The poor management of resources has resulted in the plunder of the State’s assets by the corrupt politicians and civil servants. 

For example, timber thieves have devastated the forests with impunity and without fear of prosecution with the protection they get from those in power. Efforts by the authorities are afoot to salvage what has been left over. Nevertheless, it would take years to reforest and restore the repeatedly logged over forest areas. 

The land management has also been extremely poor causing serious losses to this valuable State asset. 

Large plantations have gobbled up thousands of hectares of land but the sector has not brought the economic advancement to local people. 

Undoubtedly, it has contributed a great deal to the national economic growth. However, even the jobs created by the plantation sector have been taken up mostly by legal and illegal foreign labour that number more than a million causing serious social and political problems.

In the urban centres, even the open spaces have been alienated to the politically connected for commercial development for profit thus depriving the people, especially the children, of recreational facilities.

Nor are there any public parks in Sabah towns where families could go in the evenings or during the weekends to recharge their family spirit. 

Native peoples, particularly those living in the interior regions, have lost their lands which they held under the customary rights.

The present State Government has begun to issue community land titles for such land as a means to resolve the long standing explosive issue.
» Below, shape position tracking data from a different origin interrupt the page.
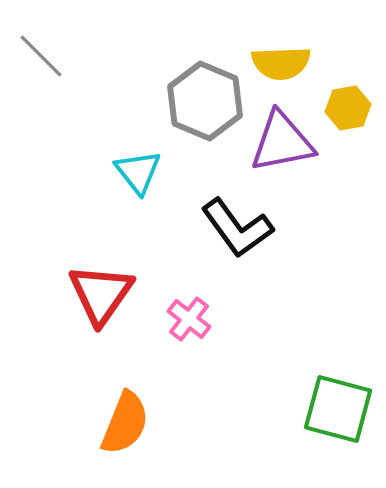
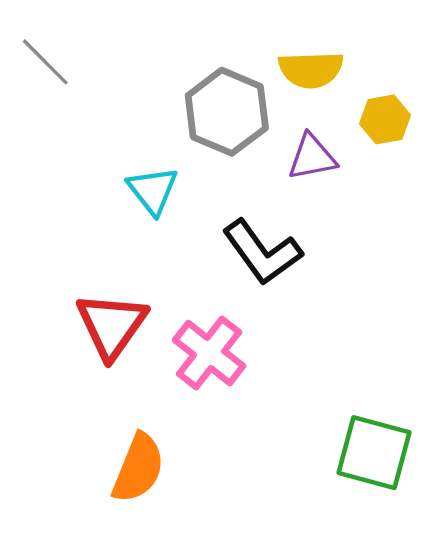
purple triangle: (282, 142) -> (312, 157), size x0.7
pink cross: (189, 319) -> (209, 353), size x1.5

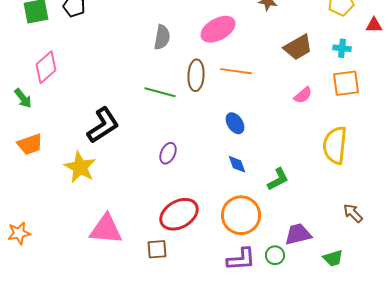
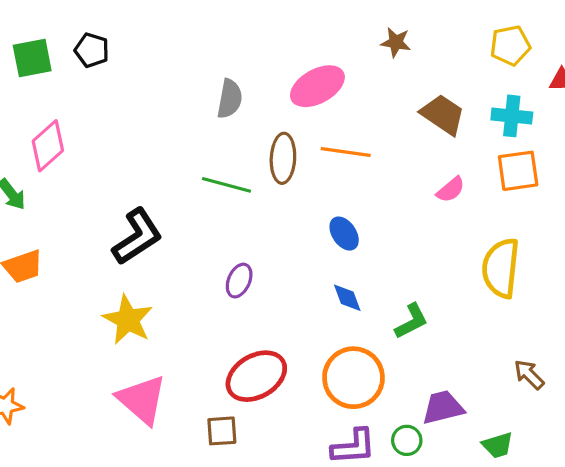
brown trapezoid: (298, 47) -> (443, 114), turned -116
cyan cross: (342, 48) -> (512, 116), size x1.4
yellow star: (80, 167) -> (128, 320), moved
pink triangle: (106, 229) -> (142, 400), turned 36

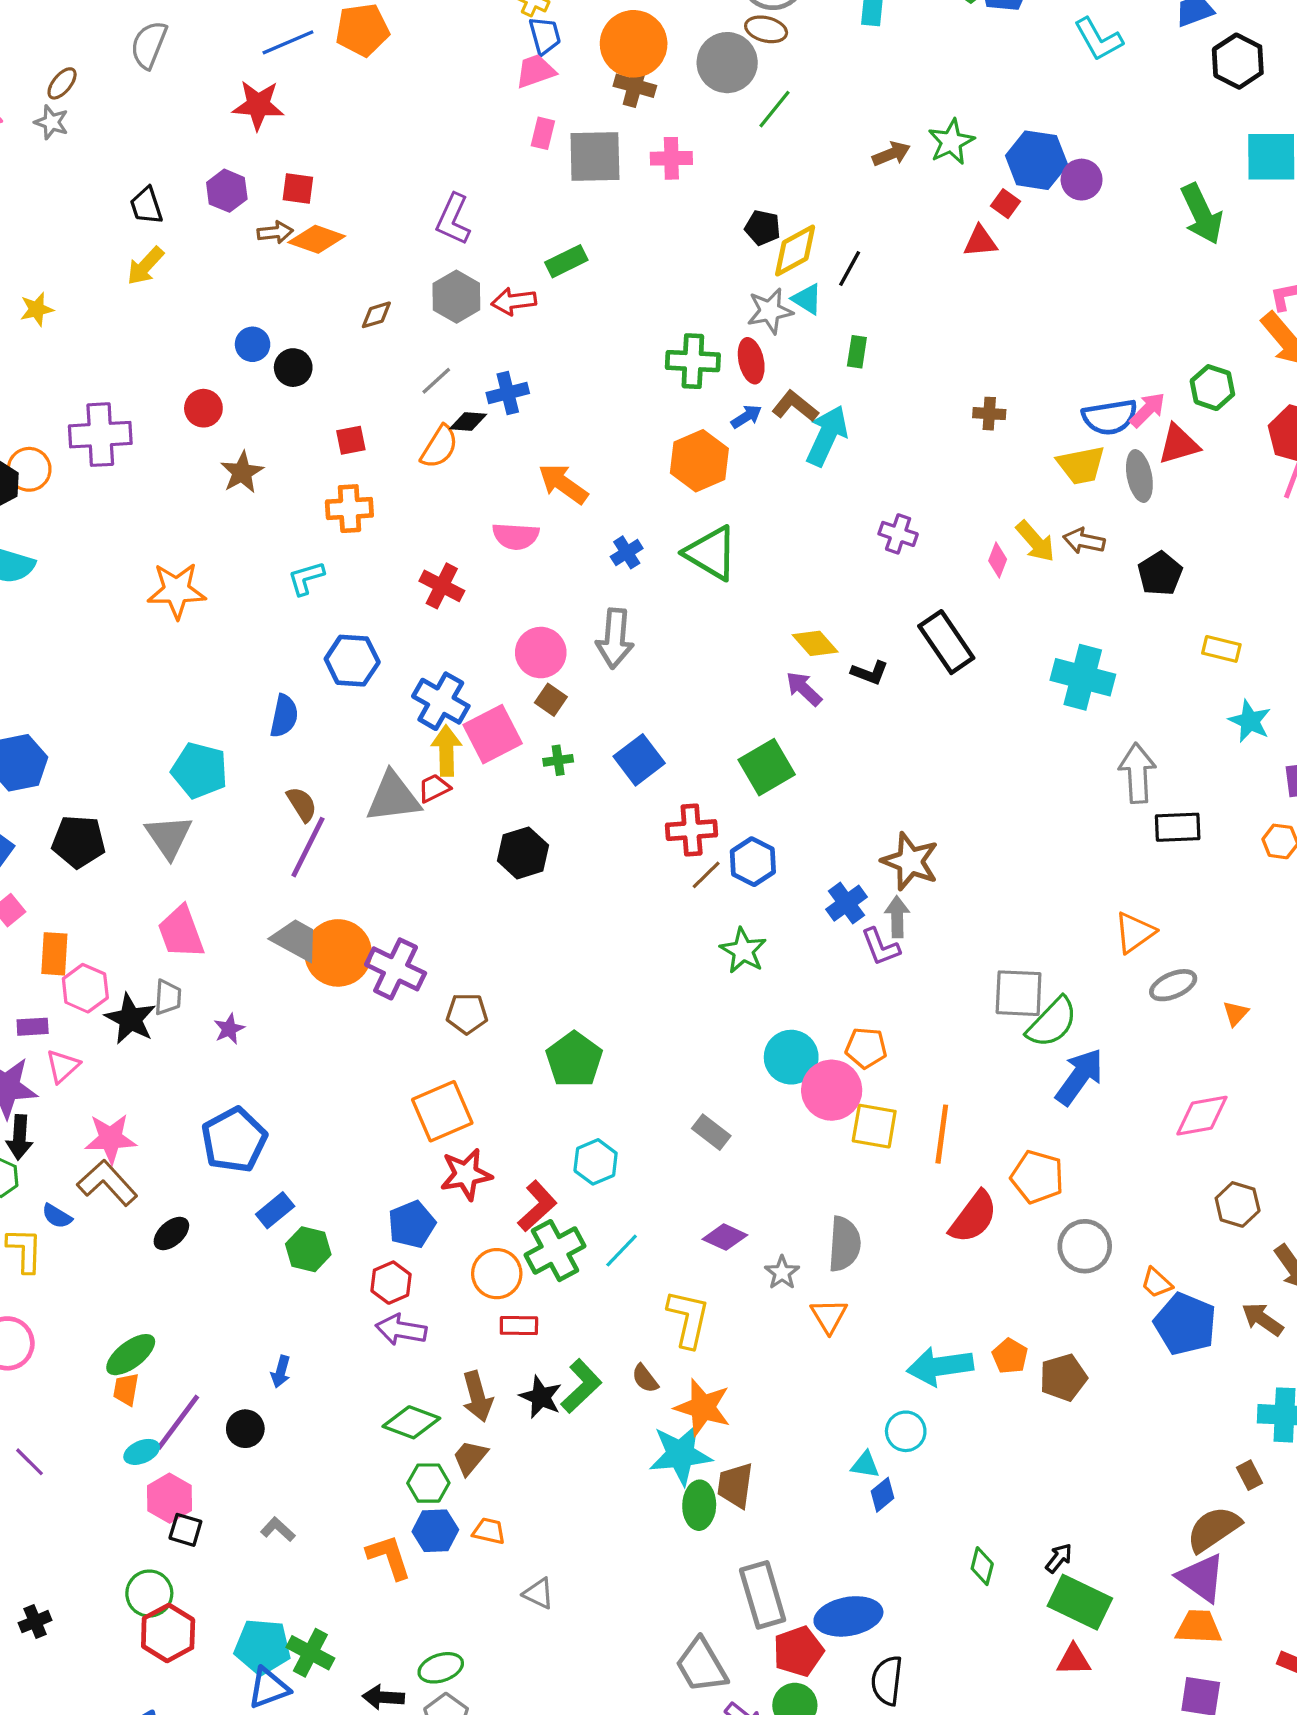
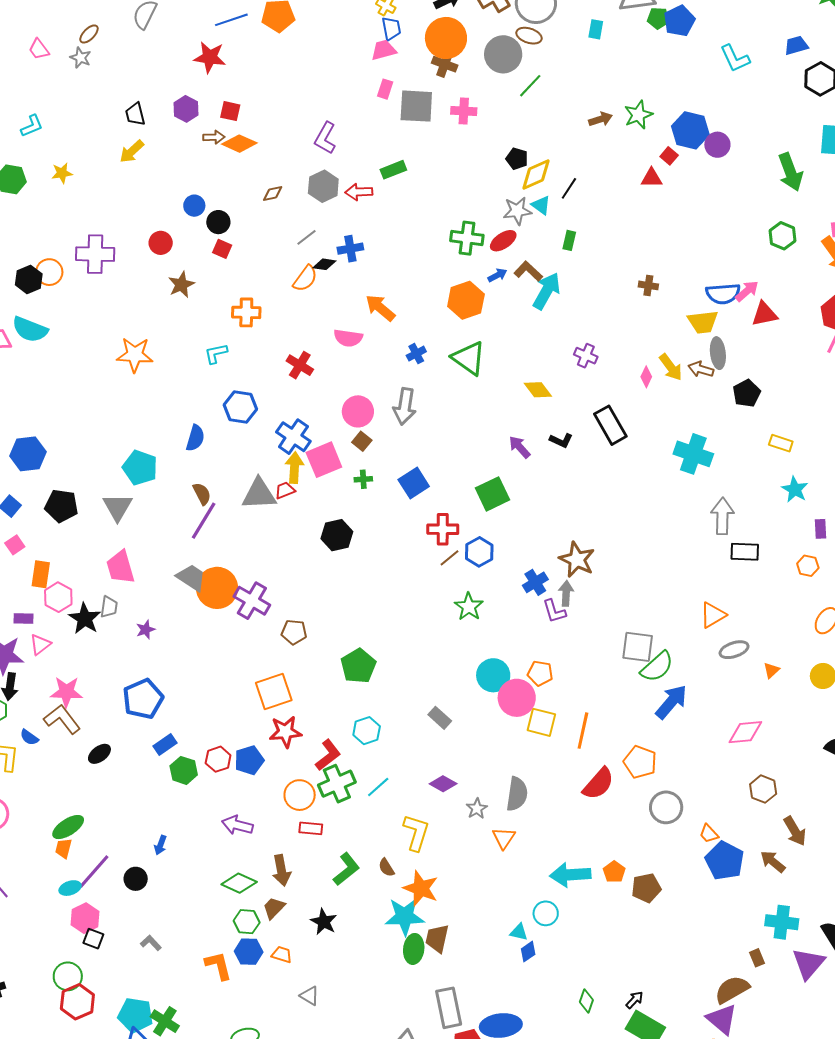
red ellipse: (751, 361) -> (503, 241), turned 64
green hexagon: (1212, 388) -> (782, 236), moved
red square: (351, 440) -> (222, 249), moved, turned 30
gray ellipse: (1139, 476) -> (718, 353), moved
yellow diamond: (815, 643) -> (538, 390), moved
red hexagon: (391, 1283) -> (218, 759), moved
black star: (541, 1397) -> (324, 922), moved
Among the chronic social issues that plague the State is the presence of thousands of illegal migrant workers, mostly from the Philippines and Indonesia. 

The people would have accepted these workers had they entered legally by the front door. The State needs them to toil in the agriculture and construction sectors. 

However, the people suspect that the ruling party is responsible for issuing some of them with fake citizenship papers to enable them to vote in the general elections.

Therefore, they strongly resist their presence. 

On the political front, Sabah has the unique distinction of having truly a multi-racial political party Berjaya that ruled the State for nine years.

Under the Berjaya State Government, no ethnic group was marginalised because all of them received fair and just treatment.

Its success drew favourable comments from the then Prime Minister Tun Mahathir Mohamad who wanted other BN component parties to study the Berjaya administration and adopt what was good for their own success. This was despite him heading a coalition of parties that championed the cause of their own single race. 

I believe that had PBS, also a Sabah based multiracial political party that overthrew Berjaya in 1985, continued with Berjaya’s style of a true multiracial Government by being fair to all ethnic groups, it would not have faced problems with Umno-led Federal Government. 

With Berjaya’s defeat and eventual dissolution, Sabah’s love affair with the multiracial political experiment ended. 

The success of Pakatan Rakyat in the last general elections has shown some signs that people are ready to discard race-based politics. One sincerely hopes that multiracial politics will take root in Malaysia. 

Undoubtedly, the State and the nation have been facing many complex problems, However, since the problems are man-made they could be solved.